Retype, word for word, every line from the one holding "расслабление гладкой мускулатуры." through the one holding "окончаний, отчего эрекции, как" in the entries below, both included, and only those lines.

[Source data]
= = = =
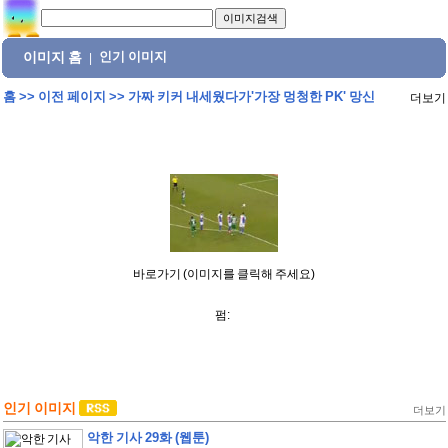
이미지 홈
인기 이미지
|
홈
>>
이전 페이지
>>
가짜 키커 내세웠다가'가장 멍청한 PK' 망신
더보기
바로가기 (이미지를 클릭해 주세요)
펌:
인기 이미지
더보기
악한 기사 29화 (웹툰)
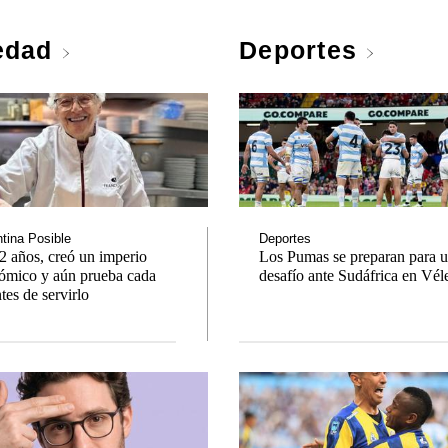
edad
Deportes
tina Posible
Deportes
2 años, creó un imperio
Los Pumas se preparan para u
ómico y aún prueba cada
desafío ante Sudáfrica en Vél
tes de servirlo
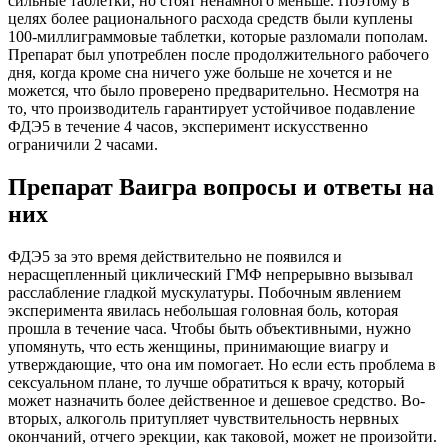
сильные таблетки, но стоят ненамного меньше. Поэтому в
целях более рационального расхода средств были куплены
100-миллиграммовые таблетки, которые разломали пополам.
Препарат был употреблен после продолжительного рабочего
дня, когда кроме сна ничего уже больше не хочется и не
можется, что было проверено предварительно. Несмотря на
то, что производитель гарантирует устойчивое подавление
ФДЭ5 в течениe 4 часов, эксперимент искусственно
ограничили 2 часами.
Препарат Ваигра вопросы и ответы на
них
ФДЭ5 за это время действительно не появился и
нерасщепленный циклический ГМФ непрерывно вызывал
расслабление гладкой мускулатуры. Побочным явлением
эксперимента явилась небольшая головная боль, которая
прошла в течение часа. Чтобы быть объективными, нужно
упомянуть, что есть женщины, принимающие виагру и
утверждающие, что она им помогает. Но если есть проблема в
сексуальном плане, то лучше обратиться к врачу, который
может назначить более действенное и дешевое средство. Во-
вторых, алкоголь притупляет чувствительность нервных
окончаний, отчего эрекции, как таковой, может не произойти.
= = = =
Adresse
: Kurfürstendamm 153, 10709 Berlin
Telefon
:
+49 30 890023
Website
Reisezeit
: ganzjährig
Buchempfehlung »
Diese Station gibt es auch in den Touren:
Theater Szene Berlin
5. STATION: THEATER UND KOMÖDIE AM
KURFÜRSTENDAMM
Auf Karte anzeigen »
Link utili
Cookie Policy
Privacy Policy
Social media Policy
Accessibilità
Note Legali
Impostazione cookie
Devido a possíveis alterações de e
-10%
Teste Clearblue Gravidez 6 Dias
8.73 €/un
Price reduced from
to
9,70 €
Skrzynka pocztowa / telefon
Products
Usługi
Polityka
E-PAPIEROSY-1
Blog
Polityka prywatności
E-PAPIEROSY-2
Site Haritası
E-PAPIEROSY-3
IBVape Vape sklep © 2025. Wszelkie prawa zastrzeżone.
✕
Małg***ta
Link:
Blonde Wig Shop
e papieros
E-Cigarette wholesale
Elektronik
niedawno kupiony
= = = =
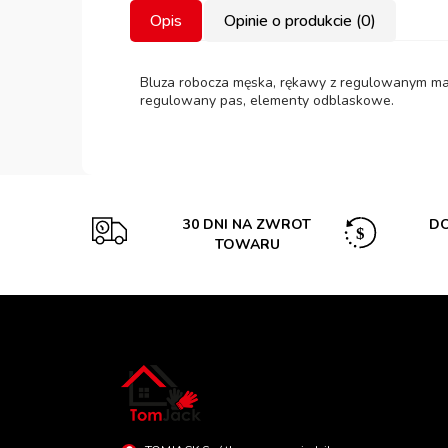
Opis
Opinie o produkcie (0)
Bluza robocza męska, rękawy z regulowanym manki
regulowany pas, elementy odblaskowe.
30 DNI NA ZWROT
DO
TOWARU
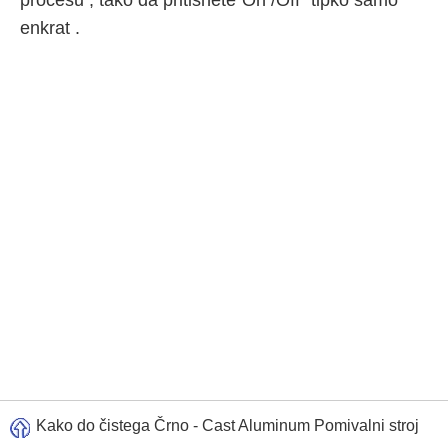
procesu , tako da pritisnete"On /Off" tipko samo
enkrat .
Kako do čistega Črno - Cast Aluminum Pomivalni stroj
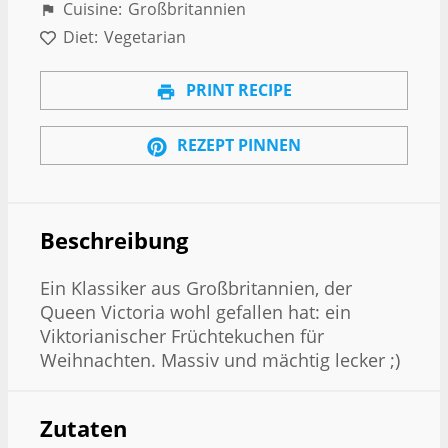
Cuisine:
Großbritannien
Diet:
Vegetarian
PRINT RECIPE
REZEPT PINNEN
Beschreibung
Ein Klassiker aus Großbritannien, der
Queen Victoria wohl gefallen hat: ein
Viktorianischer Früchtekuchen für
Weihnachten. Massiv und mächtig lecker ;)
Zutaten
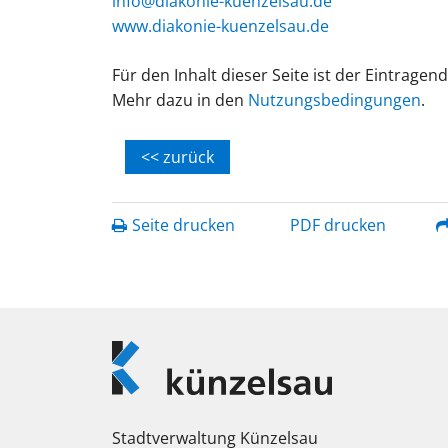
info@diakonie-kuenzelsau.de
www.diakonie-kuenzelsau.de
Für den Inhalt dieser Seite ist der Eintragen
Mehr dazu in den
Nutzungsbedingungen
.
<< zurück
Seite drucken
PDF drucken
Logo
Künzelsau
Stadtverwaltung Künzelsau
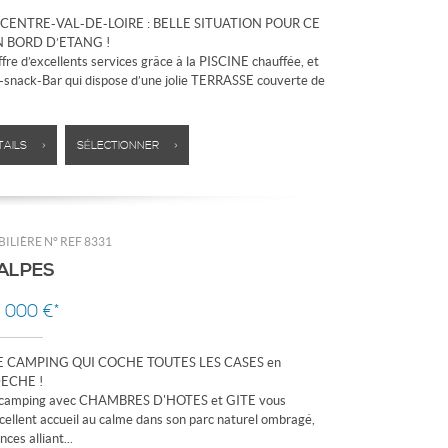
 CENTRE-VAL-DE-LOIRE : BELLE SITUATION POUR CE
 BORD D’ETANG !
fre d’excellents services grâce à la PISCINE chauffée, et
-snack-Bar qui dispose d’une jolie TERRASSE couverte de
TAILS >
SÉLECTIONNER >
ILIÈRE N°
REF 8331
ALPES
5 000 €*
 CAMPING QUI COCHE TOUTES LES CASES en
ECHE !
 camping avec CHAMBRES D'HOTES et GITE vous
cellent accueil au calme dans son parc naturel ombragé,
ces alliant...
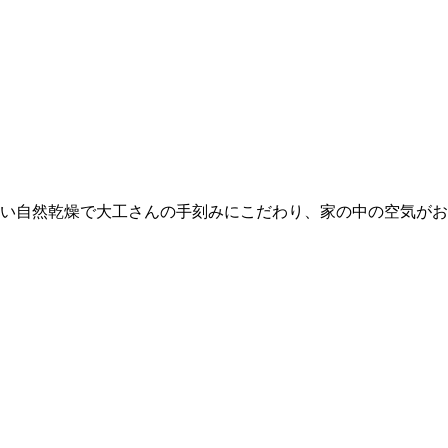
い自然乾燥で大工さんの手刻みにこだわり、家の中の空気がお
= = = =
Task output -
расслабление гладкой мускулатуры. Побочным явлением
эксперимента явилась небольшая головная боль, которая
прошла в течение часа. Чтобы быть объективными, нужно
упомянуть, что есть женщины, принимающие виагру и
утверждающие, что она им помогает. Но если есть проблема в
сексуальном плане, то лучше обратиться к врачу, который
может назначить более действенное и дешевое средство. Во-
вторых, алкоголь притупляет чувствительность нервных
окончаний, отчего эрекции, как таковой, может не произойти.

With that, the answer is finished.